L’homme a de l’orgueil à revendre. Sa semaine " light" pratiquement sans entraînement avant cette finale n’a pas entamé la détermination de Zlatan Ibrahimovic. Le Suédois s’est géré pour mieux réussir sa sortie. Face à l’OM et Steve Mandanda, ce rival, qu’il a pris tant de plaisir à martyriser au cours de quatre années, c’était écrit qu’Ibrahimovic marquerait cette finale de son empreinte. Une empreinte de géant dans l’histoire du PSG. Il n’a pas mis longtemps à montrer qu’il était prêt.

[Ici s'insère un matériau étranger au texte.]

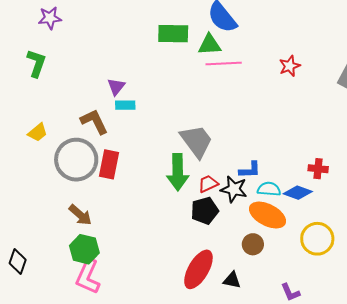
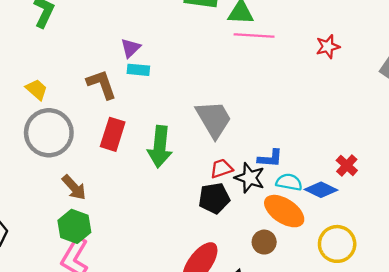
yellow trapezoid: (38, 132) -> (37, 89), turned -105
gray circle: (76, 160) -> (49, 133), moved
red cross: (318, 169) -> (347, 165), turned 30
green arrow: (178, 172) -> (160, 147), moved

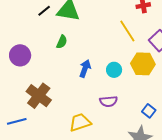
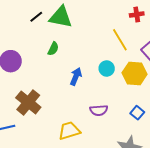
cyan circle: (114, 70) -> (107, 69), moved
blue square: (149, 111) -> (137, 113), moved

Dès la première minute, un sprint tout en puissance déposait Rekik et N’Koulou, victimes désignées du soir. Il offrait une balle de but à Blaise Matuidi. Raté mais le Français allait ouvrir le score sur l’action suivante. Pas impliqué sur ce but, il s’est bien rattrapé ensuite. Alors bien sûr, Zlatan reste Zlatan. Il n’a pas pu s’empêcher de s’approprier cette finale. En forçant les coups, en jouant sa carte personnelle, celle du roi, en oubliant ses partenaires. Edinson Cavani (5e minute) a attendu en vain un ballon qui n’est jamais venu, le Suédois préférant jouer le un contre deux. Par trois fois, il s’est repris pour tirer son coup-franc (34e).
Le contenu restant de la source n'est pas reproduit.